What is required: Start to finish, print the data below exactly, without the images.

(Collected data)
>>>
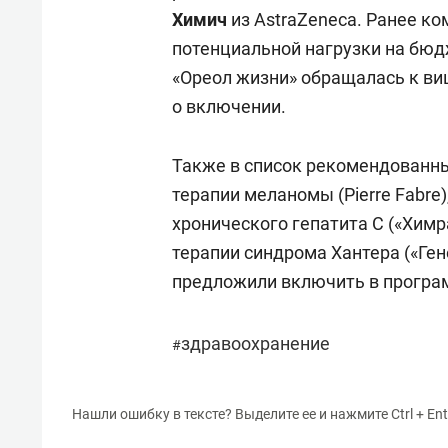
Химич
из AstraZeneca. Ранее ко
потенциальной нагрузки на бюд
«Ореол жизни» обращалась к в
о включении.
Также в список рекомендованны
терапии меланомы (Pierre Fabre
хронического гепатита С («Хим
терапии синдрома Хантера («Ге
предложили включить в програ
здравоохранение
#
Нашли ошибку в тексте? Выделите ее и нажмите Ctrl + Ent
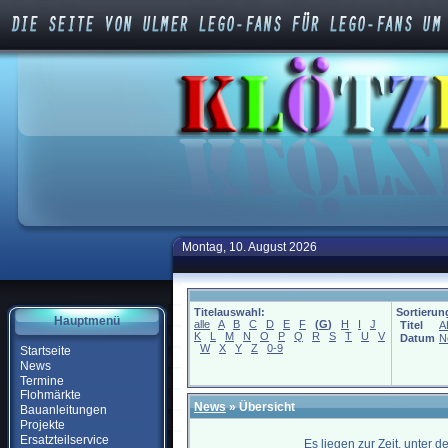
Montag, 10. August 2026
Titelauswahl:
Sortierun
Hauptmenü
alle
A
B
C
D
E
F
(
G
)
H
I
J
Titel
A
K
L
M
N
O
P
Q
R
S
T
U
V
Datum
N
W
X
Y
Z
0-9
Startseite
News
Termine
Flohmärkte
News
» Übersicht
Bauanleitungen
Projekte
Ersatzteilservice
Es liegen zur Zeit, unter 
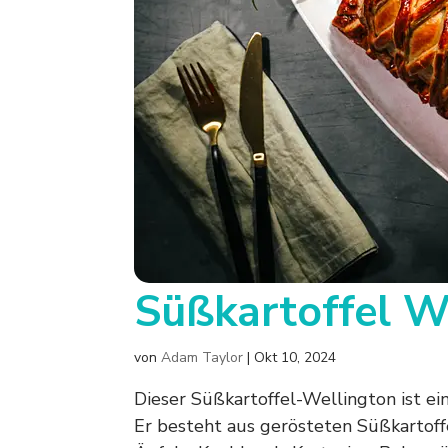
Süßkartoffel W
von
Adam Taylor
|
Okt 10, 2024
Dieser Süßkartoffel-Wellington ist ein
Er besteht aus gerösteten Süßkartoffe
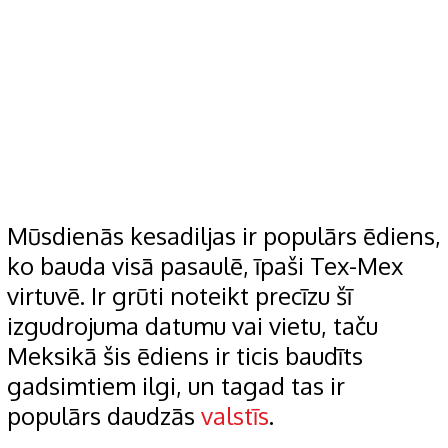
Mūsdienās kesadiljas ir populārs ēdiens,
ko bauda visā pasaulē, īpaši Tex-Mex
virtuvē. Ir grūti noteikt precīzu šī
izgudrojuma datumu vai vietu, taču
Meksikā šis ēdiens ir ticis baudīts
gadsimtiem ilgi, un tagad tas ir
populārs daudzās
valstīs
.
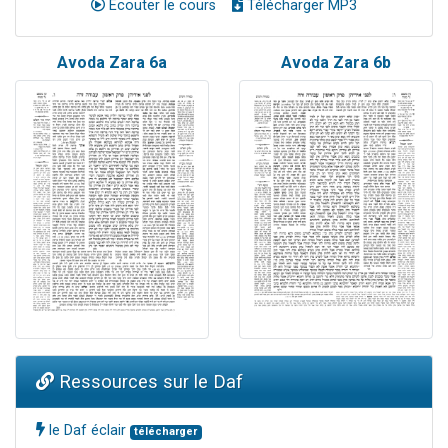
Ecouter le cours
Télécharger MP3
Avoda Zara 6a
Avoda Zara 6b
Ressources sur le Daf
le Daf éclair
télécharger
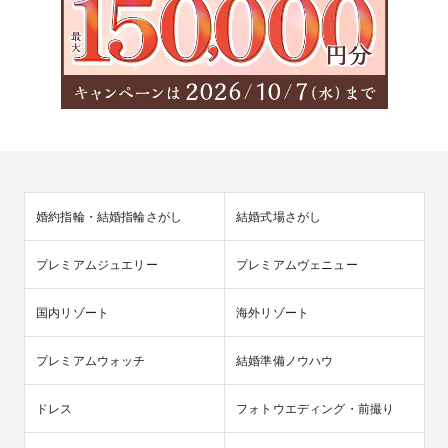
婚約指輪・結婚指輪さがし
結婚式場さがし
プレミアムジュエリー
プレミアムヴェニュー
国内リゾート
海外リゾート
プレミアムウォッチ
結婚準備ノウハウ
ドレス
フォトウエディング・前撮り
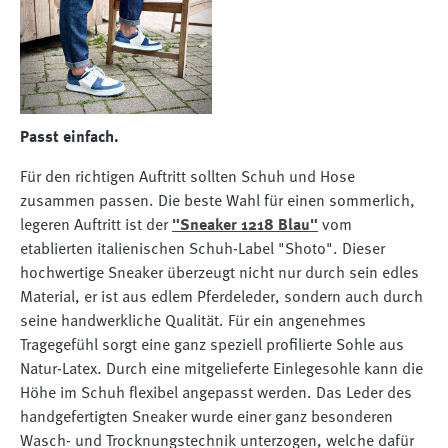
Passt einfach.
Für den richtigen Auftritt sollten Schuh und Hose
zusammen passen. Die beste Wahl für einen sommerlich,
legeren Auftritt ist der
"Sneaker 1218 Blau"
vom
etablierten italienischen Schuh-Label "Shoto". Dieser
hochwertige Sneaker überzeugt nicht nur durch sein edles
Material, er ist aus edlem Pferdeleder, sondern auch durch
seine handwerkliche Qualität. Für ein angenehmes
Tragegefühl sorgt eine ganz speziell profilierte Sohle aus
Natur-Latex. Durch eine mitgelieferte Einlegesohle kann die
Höhe im Schuh flexibel angepasst werden. Das Leder des
handgefertigten Sneaker wurde einer ganz besonderen
Wasch- und Trocknungstechnik unterzogen, welche dafür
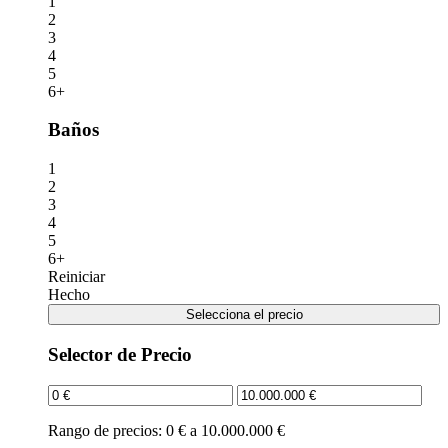
1
2
3
4
5
6+
Baños
1
2
3
4
5
6+
Reiniciar
Hecho
Selecciona el precio
Selector de Precio
Rango de precios:
0 € a 10.000.000 €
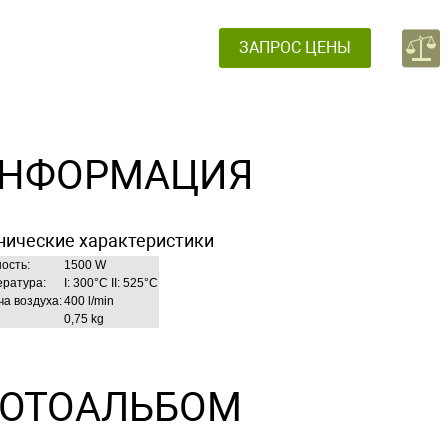
ЗАПРОС ЦЕНЫ
НФОРМАЦИЯ
нические характеристики
ость:
1500 W
ература:
I: 300°C II: 525°C
а воздуха:
400 l/min
0,75 kg
ОТОАЛЬБОМ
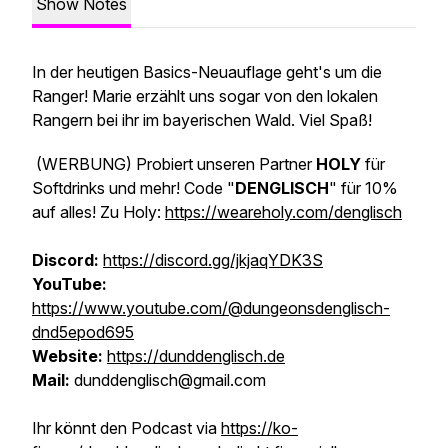
Show Notes
In der heutigen Basics-Neuauflage geht's um die
Ranger! Marie erzählt uns sogar von den lokalen
Rangern bei ihr im bayerischen Wald. Viel Spaß!
(WERBUNG)
Probiert unseren Partner
HOLY
für
Softdrinks und mehr! Code "
DENGLISCH
" für 10%
auf alles! Zu Holy:
https://weareholy.com/denglisch
Discord:
https://discord.gg/jkjaqYDK3S
YouTube:
https://www.youtube.com/@dungeonsdenglisch-
dnd5epod695
Website:
https://dunddenglisch.de
Mail:
dunddenglisch@gmail.com
Ihr könnt den Podcast via
https://ko-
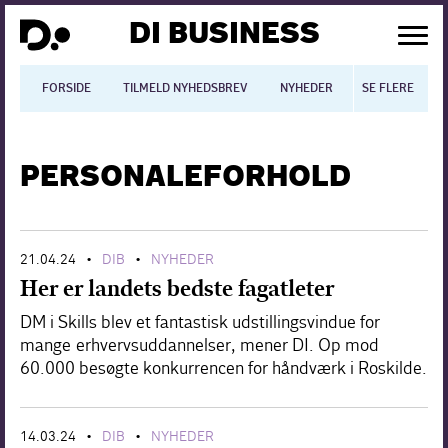
DI BUSINESS
FORSIDE
TILMELD NYHEDSBREV
NYHEDER
SE FLERE
BLOGS
N
PERSONALEFORHOLD
Dansk økonomi
Digitalisering
21.04.24
DIB
NYHEDER
•
•
International økonomi
Her er landets bedste fagatleter
Arbejdsmiljø
DM i Skills blev et fantastisk udstillingsvindue for
mange erhvervsuddannelser, mener DI. Op mod
Arbejdsmarkedet
60.000 besøgte konkurrencen for håndværk i Roskilde.
Uddannelse
14.03.24
DIB
NYHEDER
Europapolitik
•
•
<<<
Result for this exercise:
Химич
из AstraZeneca. Ранее ко
потенциальной нагрузки на бюд
«Ореол жизни» обращалась к в
о включении.
Также в список рекомендованны
терапии меланомы (Pierre Fabre
хронического гепатита С («Хим
терапии синдрома Хантера («Ге
предложили включить в програ
здравоохранение
#
Нашли ошибку в тексте? Выделите ее и нажмите Ctrl + Ent
Montag, 10. August 2026
Titelauswahl:
Sortierun
Hauptmenü
alle
A
B
C
D
E
F
(
G
)
H
I
J
Titel
A
K
L
M
N
O
P
Q
R
S
T
U
V
Datum
N
W
X
Y
Z
0-9
Startseite
News
Termine
Flohmärkte
News
» Übersicht
Bauanleitungen
Projekte
Ersatzteilservice
Es liegen zur Zeit, unter 
Süßkartoffel W
von
Adam Taylor
|
Okt 10, 2024
Dieser Süßkartoffel-Wellington ist ein
Er besteht aus gerösteten Süßkartoffe
Mūsdienās kesadiljas ir populārs ēdiens,
ko bauda visā pasaulē, īpaši Tex-Mex
virtuvē. Ir grūti noteikt precīzu šī
izgudrojuma datumu vai vietu, taču
Meksikā šis ēdiens ir ticis baudīts
gadsimtiem ilgi, un tagad tas ir
populārs daudzās
valstīs
.
Ecouter le cours
Télécharger MP3
Avoda Zara 6a
Avoda Zara 6b
Ressources sur le Daf
le Daf éclair
télécharger
婚約指輪・結婚指輪さがし
結婚式場さがし
プレミアムジュエリー
プレミアムヴェニュー
国内リゾート
海外リゾート
プレミアムウォッチ
結婚準備ノウハウ
ドレス
フォトウエディング・前撮り
Passt einfach.
Für den richtigen Auftritt sollten Schuh und Hose
zusammen passen. Die beste Wahl für einen sommerlich,
legeren Auftritt ist der
"Sneaker 1218 Blau"
vom
etablierten italienischen Schuh-Label "Shoto". Dieser
hochwertige Sneaker überzeugt nicht nur durch sein edles
Material, er ist aus edlem Pferdeleder, sondern auch durch
seine handwerkliche Qualität. Für ein angenehmes
Tragegefühl sorgt eine ganz speziell profilierte Sohle aus
Natur-Latex. Durch eine mitgelieferte Einlegesohle kann die
Höhe im Schuh flexibel angepasst werden. Das Leder des
handgefertigten Sneaker wurde einer ganz besonderen
Wasch- und Trocknungstechnik unterzogen, welche dafür
1
2
3
4
5
6+
Baños
1
2
3
4
5
6+
Reiniciar
Hecho
Selecciona el precio
Selector de Precio
Rango de precios:
0 € a 10.000.000 €
ЗАПРОС ЦЕНЫ
НФОРМАЦИЯ
нические характеристики
ость:
1500 W
ература:
I: 300°C II: 525°C
а воздуха:
400 l/min
0,75 kg
ОТОАЛЬБОМ
Show Notes
In der heutigen Basics-Neuauflage geht's um die
Ranger! Marie erzählt uns sogar von den lokalen
Rangern bei ihr im bayerischen Wald. Viel Spaß!
(WERBUNG)
Probiert unseren Partner
HOLY
für
Softdrinks und mehr! Code "
DENGLISCH
" für 10%
auf alles! Zu Holy:
https://weareholy.com/denglisch
Discord:
https://discord.gg/jkjaqYDK3S
YouTube:
https://www.youtube.com/@dungeonsdenglisch-
dnd5epod695
Website:
https://dunddenglisch.de
Mail:
dunddenglisch@gmail.com
Ihr könnt den Podcast via
https://ko-
DI BUSINESS
FORSIDE
TILMELD NYHEDSBREV
NYHEDER
SE FLERE
BLOGS
N
PERSONALEFORHOLD
Dansk økonomi
Digitalisering
21.04.24
DIB
NYHEDER
•
•
International økonomi
Her er landets bedste fagatleter
Arbejdsmiljø
DM i Skills blev et fantastisk udstillingsvindue for
mange erhvervsuddannelser, mener DI. Op mod
Arbejdsmarkedet
60.000 besøgte konkurrencen for håndværk i Roskilde.
Uddannelse
14.03.24
DIB
NYHEDER
Europapolitik
•
•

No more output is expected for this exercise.